Re: Inductance Calculations for iron core

Tesla List wrote:

> Original Poster: "Coiler" <mycroft-at-access1-dot-net>
> What I am looking for is a guesstimate, or even the formulas to compute
> the inductance knowing the approximate cross section area. My plan is to use
> a bunch of rebar tie wire I have here, cut to about 20" lengths, to fill
> a 2" PVC pipe. This would give me an open core with about a 1.6 square inch
> cross section.
> Estimated inductance per turn would be best, I'll probably use #10 THNN wire
> for about 6 TPI. (roughly 110 turns end to end)
> The OD of the PVC is actually 2.4" if that helps.
> (and if someone could refresh me on the formula for reactance, I wouldn't
> complain
> either :) )
> Thanks!
> Michael Baumann
> Coiler, Homebrewer, Nerd. mycroft-at-access1-dot-net


I built a few test coils, before building an induction coil of roughly the size
you are suggesting.  I found I could wind a much smaller test coil, and
extrapolate the results.  I didn't know that at the time (or didn't believe the
text books).  The following data is from my full-sized test coil:

My induction coil has a 1.77 square inch, cross-section area, 18" long.  The
wire I used for a core, yielded an Inductance of  about .203 micro henries per
turn (squared) and an impedance of 76.6 micro ohms per turn squared (at 60 HZ).

Inductance (and Impedance) goes up in proportion to the core cross-sectional
area.  Increase the area by a factor of two, you increase the inductance by a
factor of two.

Inductance (and Impedance) goes up in proportion of the SQUARE of the turns.
Double the turns, you quadruple the Inductance.

My test coil had 354 turns of wire around the core bundle and an inductive
reactance of 9.61 ohms at sixty cycles.  That was at 6.23 amps with 60 volts
across the coil, for a total of 1,582 ampere-turns.
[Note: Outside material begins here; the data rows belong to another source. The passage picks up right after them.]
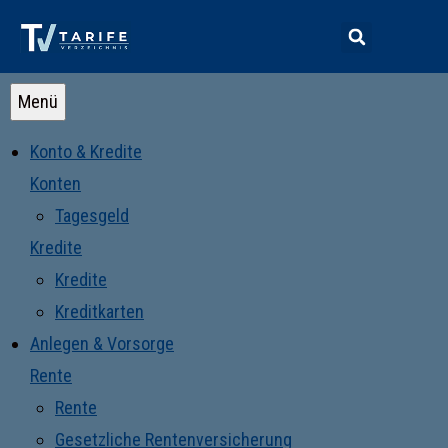
Menü
Konto & Kredite
Konten
Tagesgeld
Kredite
Kredite
Kreditkarten
Anlegen & Vorsorge
Rente
Rente
Gesetzliche Rentenversicherung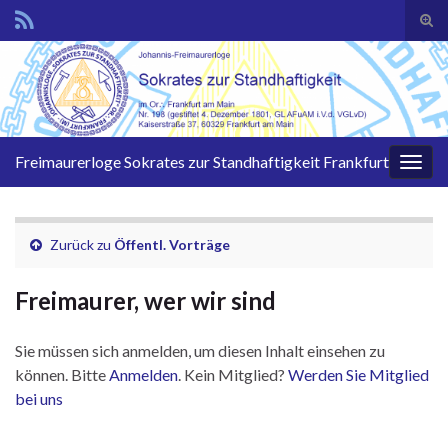
Suc
ums
Search for:
Freimaurerloge Sokrates zur Standhaftigkeit Frankfurt
Navi
umsc
Zurück zu
Öffentl. Vorträge
Freimaurer, wer wir sind
Sie müssen sich anmelden, um diesen Inhalt einsehen zu
können. Bitte
Anmelden
. Kein Mitglied?
Werden Sie Mitglied
bei uns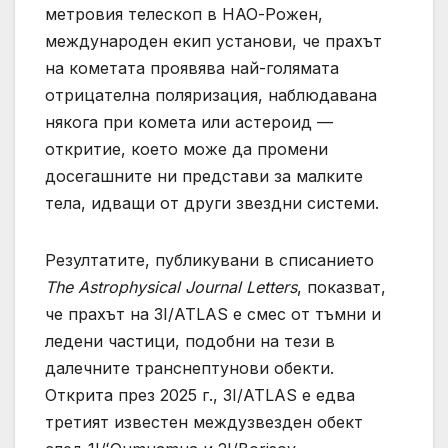
метровия телескоп в НАО-Рожен,
международен екип установи, че прахът
на кометата проявява най-голямата
отрицателна поляризация, наблюдавана
някога при комета или астероид —
откритие, което може да промени
досегашните ни представи за малките
тела, идващи от други звездни системи.
Резултатите, публикувани в списанието
The Astrophysical Journal Letters
, показват,
че прахът на 3I/ATLAS е смес от тъмни и
ледени частици, подобни на тези в
далечните транснептунови обекти.
Открита през 2025 г., 3I/ATLAS е едва
третият известен междузвезден обект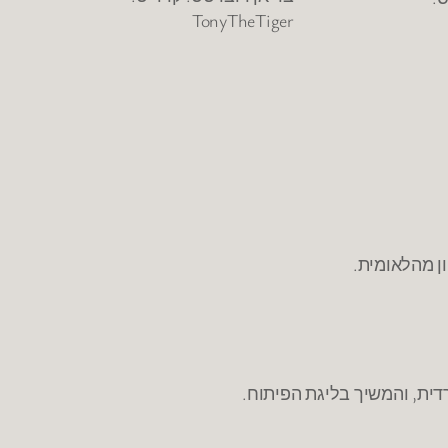
TonyTheTiger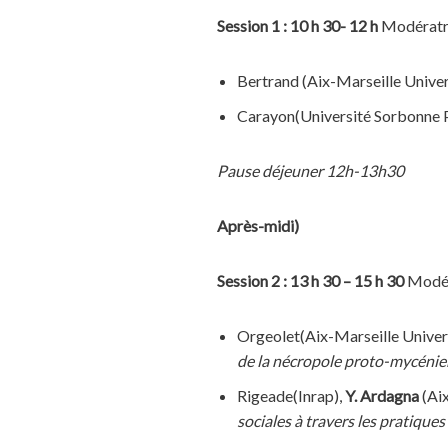
Session 1 : 10 h 30- 12 h
Modératri
Bertrand (Aix-Marseille Univers
Carayon(Université Sorbonne P
Pause déjeuner 12h-13h30
Après-midi)
Session 2
: 13 h 30 – 15 h 30
Modér
Orgeolet(Aix-Marseille Univers
de la nécropole proto-mycénien
Rigeade(Inrap),
Y. Ardagna
(Aix
sociales à travers les pratiques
In power inductors, with iron cores, the inductance peaks at some flux density.
The impedance with the test coil was 5.5 ohms at .20 amps, 8.3 ohms at 1.34
amps, and 9.61 ohms at 6.23 amps.  At higher currents the impedance begins to
fall slightly.  At 8.45 amps, the impedance was 9.53 ohms.

An inductance bridge won't give accurate results unless it is pumping
current through the inductance under test (that rules out hand-held LCR
multi-testers).  As more current is forced through the coil, the iron begins to
saturate and impedance starts dropping again.

As the coil gets warm, its resistance rises, causing the impedance to rise
(something to watch out for when testing).  When checking current with a
clamp-on ammeter, keep the meter several feet from the coil under test.  Leave
about one diameter of core sticking out of either end of the coil.  Multiple
layers of turns, versus one layer, don't really affect the results of the
calculations (within reason).  For all practical purposes, the resistance
of the
wire will be insignificant compared to the inductive reactance.

It would be better to decrease the wall-thickness of the tubing you wind your
coil around.  If I understand you correctly, you will have an outside diameter
of 2.4 inches and about 1.5 inches inside diameter (for core material).
You can
lower your wire cost by close to 40% by using a thin-wall tube or wrapping the
core bundle with tape.  You will also minimize resistance losses and heating.
US Plastics has some thin walled tubing in a variety of sizes.

Inductive reactance = 2 pi (6.28)* frequency * inductance.

Inductance  = Inductive reactance (in ohms), divided by 6.28 * frequency.

Inductance is in henries, reactance in ohms, frequency in hertz.